Items listed in a dataset
******

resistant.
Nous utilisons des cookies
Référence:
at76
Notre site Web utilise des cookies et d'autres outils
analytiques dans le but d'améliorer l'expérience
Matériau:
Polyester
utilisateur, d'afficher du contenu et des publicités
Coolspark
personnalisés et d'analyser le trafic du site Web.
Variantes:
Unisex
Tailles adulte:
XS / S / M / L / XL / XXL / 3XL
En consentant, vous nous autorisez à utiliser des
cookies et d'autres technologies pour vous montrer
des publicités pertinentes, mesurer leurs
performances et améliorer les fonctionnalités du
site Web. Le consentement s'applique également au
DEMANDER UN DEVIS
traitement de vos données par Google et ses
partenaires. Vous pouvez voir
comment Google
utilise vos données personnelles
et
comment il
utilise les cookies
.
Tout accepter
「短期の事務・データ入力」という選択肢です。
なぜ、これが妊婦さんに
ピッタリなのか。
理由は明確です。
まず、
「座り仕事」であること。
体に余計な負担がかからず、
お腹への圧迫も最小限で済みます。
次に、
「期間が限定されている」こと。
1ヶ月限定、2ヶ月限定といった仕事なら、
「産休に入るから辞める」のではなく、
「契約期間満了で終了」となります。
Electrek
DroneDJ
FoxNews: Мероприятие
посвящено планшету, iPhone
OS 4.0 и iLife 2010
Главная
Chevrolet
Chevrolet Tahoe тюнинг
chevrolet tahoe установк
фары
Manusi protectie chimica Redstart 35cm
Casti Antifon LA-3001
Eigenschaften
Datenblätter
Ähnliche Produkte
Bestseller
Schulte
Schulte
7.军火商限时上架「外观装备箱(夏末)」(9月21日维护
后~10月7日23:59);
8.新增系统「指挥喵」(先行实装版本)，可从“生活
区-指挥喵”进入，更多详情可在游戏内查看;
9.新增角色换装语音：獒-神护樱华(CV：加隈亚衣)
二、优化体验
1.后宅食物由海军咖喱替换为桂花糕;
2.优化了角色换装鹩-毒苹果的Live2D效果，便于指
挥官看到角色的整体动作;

******

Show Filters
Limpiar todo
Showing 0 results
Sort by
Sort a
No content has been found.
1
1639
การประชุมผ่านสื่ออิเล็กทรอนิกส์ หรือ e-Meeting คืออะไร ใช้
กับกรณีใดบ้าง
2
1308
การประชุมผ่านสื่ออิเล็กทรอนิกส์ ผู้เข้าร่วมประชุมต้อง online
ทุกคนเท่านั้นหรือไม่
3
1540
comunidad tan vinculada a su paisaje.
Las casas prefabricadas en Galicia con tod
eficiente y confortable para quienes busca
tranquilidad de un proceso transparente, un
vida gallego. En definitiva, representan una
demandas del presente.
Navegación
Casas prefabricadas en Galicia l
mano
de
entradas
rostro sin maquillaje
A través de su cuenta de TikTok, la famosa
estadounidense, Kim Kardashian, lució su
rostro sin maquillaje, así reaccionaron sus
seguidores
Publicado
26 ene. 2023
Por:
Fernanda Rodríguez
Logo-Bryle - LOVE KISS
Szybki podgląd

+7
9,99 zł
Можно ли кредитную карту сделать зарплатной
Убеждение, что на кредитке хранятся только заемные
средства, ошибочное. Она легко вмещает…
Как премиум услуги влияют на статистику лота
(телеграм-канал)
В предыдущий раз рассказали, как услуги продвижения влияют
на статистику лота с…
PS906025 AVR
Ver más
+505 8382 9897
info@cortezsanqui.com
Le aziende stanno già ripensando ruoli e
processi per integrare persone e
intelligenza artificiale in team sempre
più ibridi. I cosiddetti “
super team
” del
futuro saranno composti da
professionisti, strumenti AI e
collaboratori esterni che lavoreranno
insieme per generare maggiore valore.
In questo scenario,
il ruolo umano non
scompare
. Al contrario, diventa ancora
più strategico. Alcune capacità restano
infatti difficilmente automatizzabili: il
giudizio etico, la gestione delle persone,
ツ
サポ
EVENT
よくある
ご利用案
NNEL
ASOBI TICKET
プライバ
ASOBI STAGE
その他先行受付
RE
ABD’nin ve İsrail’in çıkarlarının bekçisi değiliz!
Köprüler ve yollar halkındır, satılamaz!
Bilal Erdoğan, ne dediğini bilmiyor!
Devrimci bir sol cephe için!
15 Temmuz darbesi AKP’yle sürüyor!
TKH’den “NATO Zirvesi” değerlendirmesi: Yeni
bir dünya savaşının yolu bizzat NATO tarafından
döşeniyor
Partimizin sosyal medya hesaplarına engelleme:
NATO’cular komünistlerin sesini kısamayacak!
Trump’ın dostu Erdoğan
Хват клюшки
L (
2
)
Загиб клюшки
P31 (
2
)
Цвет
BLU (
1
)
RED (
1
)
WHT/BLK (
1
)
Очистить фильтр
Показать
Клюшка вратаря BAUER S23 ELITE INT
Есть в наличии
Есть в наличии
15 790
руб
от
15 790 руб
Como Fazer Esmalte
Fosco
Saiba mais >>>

******

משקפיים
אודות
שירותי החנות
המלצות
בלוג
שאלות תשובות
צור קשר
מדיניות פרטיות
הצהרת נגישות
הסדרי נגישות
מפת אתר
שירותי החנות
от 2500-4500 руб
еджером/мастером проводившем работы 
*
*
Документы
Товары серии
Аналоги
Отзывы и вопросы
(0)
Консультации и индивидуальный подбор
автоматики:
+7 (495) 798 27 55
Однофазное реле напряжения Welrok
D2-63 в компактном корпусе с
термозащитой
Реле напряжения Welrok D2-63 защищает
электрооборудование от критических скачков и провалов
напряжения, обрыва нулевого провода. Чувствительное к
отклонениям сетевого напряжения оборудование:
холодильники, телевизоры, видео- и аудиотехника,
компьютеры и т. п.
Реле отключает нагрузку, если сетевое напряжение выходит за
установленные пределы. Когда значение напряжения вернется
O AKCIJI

******

● Instructions for the task:
In the entries above, find the line with "processi per integrare persone e" and the line with "15 Temmuz darbesi AKP’yle sürüyor!", then restate word for word both of them and every line between, with nothing more.

● Solution for this problem:
processi per integrare persone e
intelligenza artificiale in team sempre
più ibridi. I cosiddetti “
super team
” del
futuro saranno composti da
professionisti, strumenti AI e
collaboratori esterni che lavoreranno
insieme per generare maggiore valore.
In questo scenario,
il ruolo umano non
scompare
. Al contrario, diventa ancora
più strategico. Alcune capacità restano
infatti difficilmente automatizzabili: il
giudizio etico, la gestione delle persone,
ツ
サポ
EVENT
よくある
ご利用案
NNEL
ASOBI TICKET
プライバ
ASOBI STAGE
その他先行受付
RE
ABD’nin ve İsrail’in çıkarlarının bekçisi değiliz!
Köprüler ve yollar halkındır, satılamaz!
Bilal Erdoğan, ne dediğini bilmiyor!
Devrimci bir sol cephe için!
15 Temmuz darbesi AKP’yle sürüyor!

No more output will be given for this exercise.